From: Kenichi Handa <handa@m17n.org>
Cc: lionel@mamane.lu, emacs-devel@gnu.org, 130397@bugs.debian.org
Subject: Re: Bug 130397 (Was: Emacs - Ispell problem with i[no]german dictionary)
Date: Tue, 4 Jan 2005 21:50:33 +0900 (JST) [thread overview]
Message-ID: <200501041250.VAA10883@etlken.m17n.org> (raw)
In-Reply-To: <20041222171306.GA4462@agmartin.aq.upm.es> (message from Agustin Martin on Wed, 22 Dec 2004 18:13:06 +0100)

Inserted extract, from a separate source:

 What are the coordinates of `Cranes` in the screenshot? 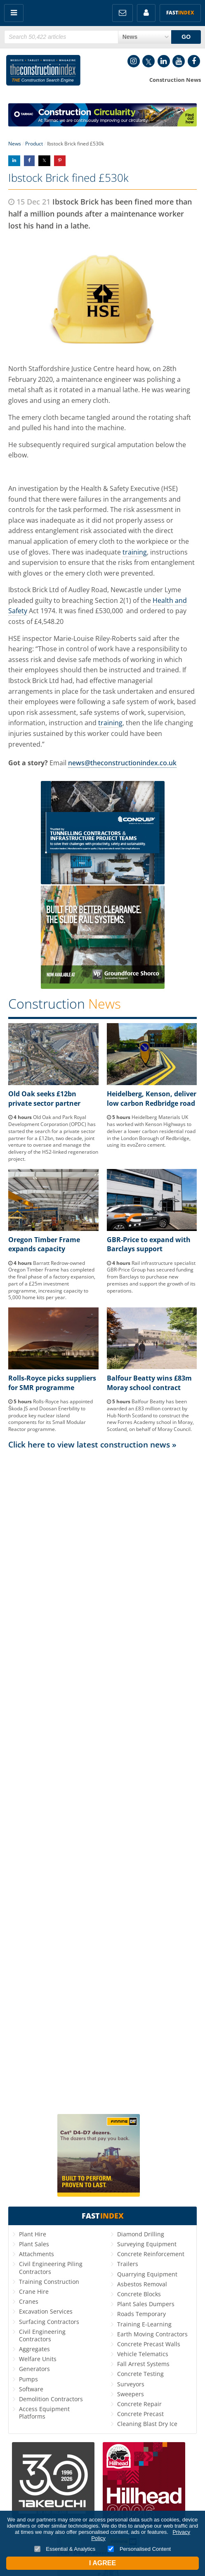 It's located at (28, 2301).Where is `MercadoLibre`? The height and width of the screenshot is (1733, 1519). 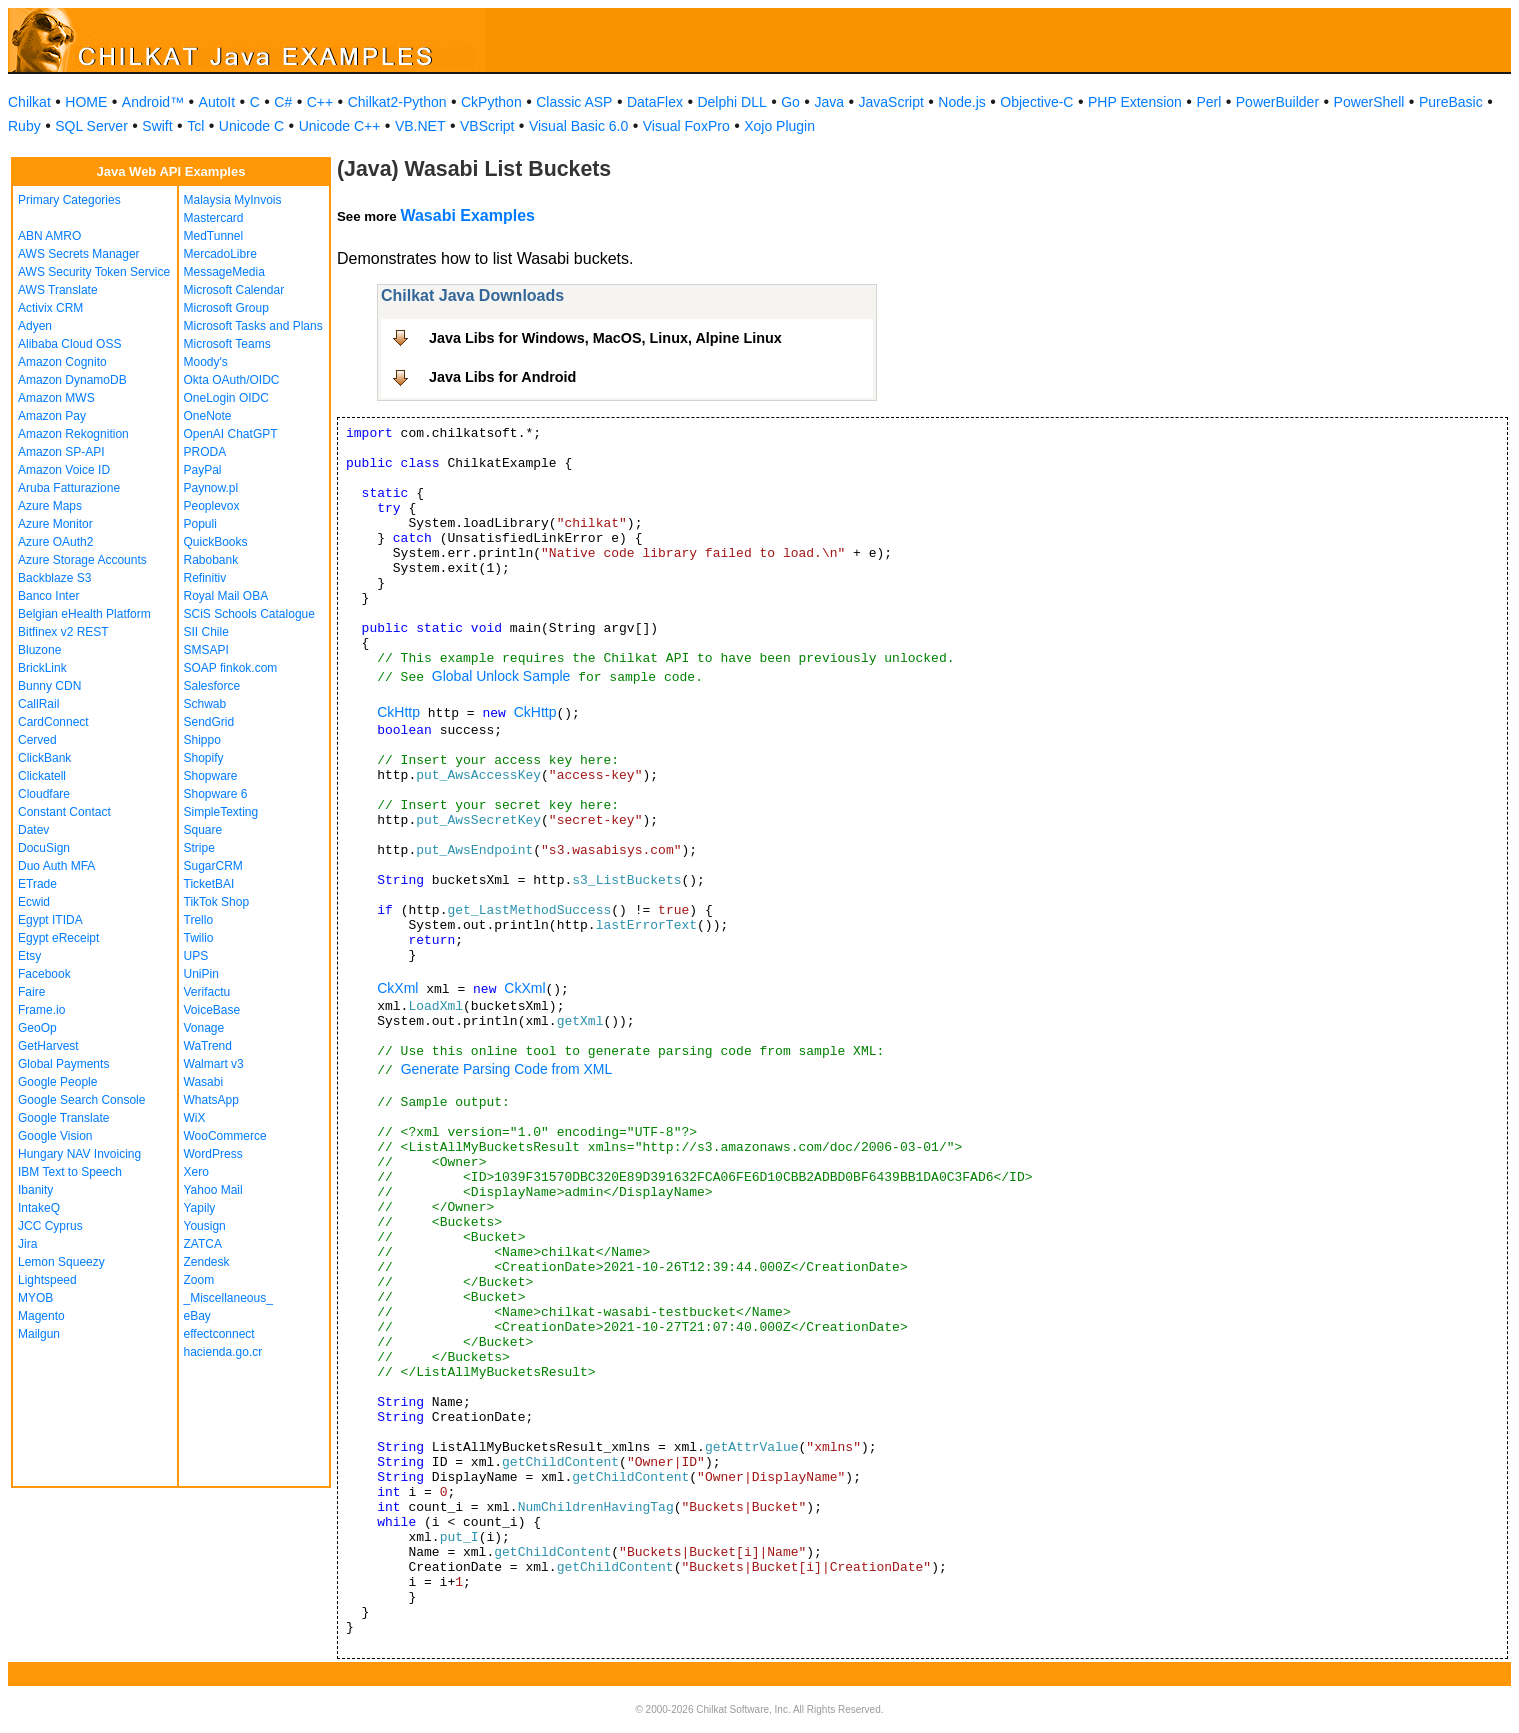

In article <20041222171306.GA4462@agmartin.aq.upm.es>, Agustin Martin <agustin.martin@hispalinux.es> writes:
> I was aware of this, but anyway thanks for reminding. Code is probably too
> ad-hoc, but latin{0,1} thing is also a somewhat ad-hoc scenario, where
> latin0 should have really be named as something like iso-8859-1v2, that is,
> a revision. I cannot imagine somebody using a iso-8859-2 dict and trying to
> write in a iso8859-1 buffer, but with iso-8859-1 and iso-8859-15 that is
> happening too frequently.
> So we have a lot of people that blindly select the locale @euro variant
> without realizing its implications, and that iso-8859-1 and iso-8859-15
> are different, but very close encodings (from a practical point of view,
> they are fully equivalent for most languages but IIRC french (oe,"Y) and
> finnish {sSzZ}^, ^ stands for caron; the euro symbol seems not significant
> to spellchecking).
> Furthermore (this is probably fixed by the CVS code you mentioned above),
> in current sid emacs utf-8 files can be checked with a latin1 dict (of
> course if they do not use chars outside latin1) using the ispell.el
> internal reencodings, but fails for iso-8859-15 declared dict.
No, this is not yet fixed.
> The current state of ispell dicts in Debian is that ifrench is iso-8859-15
> as default (although has a real latin1 entry), while finnish do not set at
> all the {s,z}-caron chars, so it is a fully latin1 entry. aspell-fr and
> aspell-fi are set to plain latin1.
> So the only language that might currently require extra work is french, and
> for it I find reasonable to use for emacs as default the iso-8859-15 entry
> (tagged as iso-8859-1 for the above sustem to work). For this I would like
> to hear Lionel's point of view, since he has put a lot of effort to make
> iso-8859-15 available for spellchecking (Hi, Lionel).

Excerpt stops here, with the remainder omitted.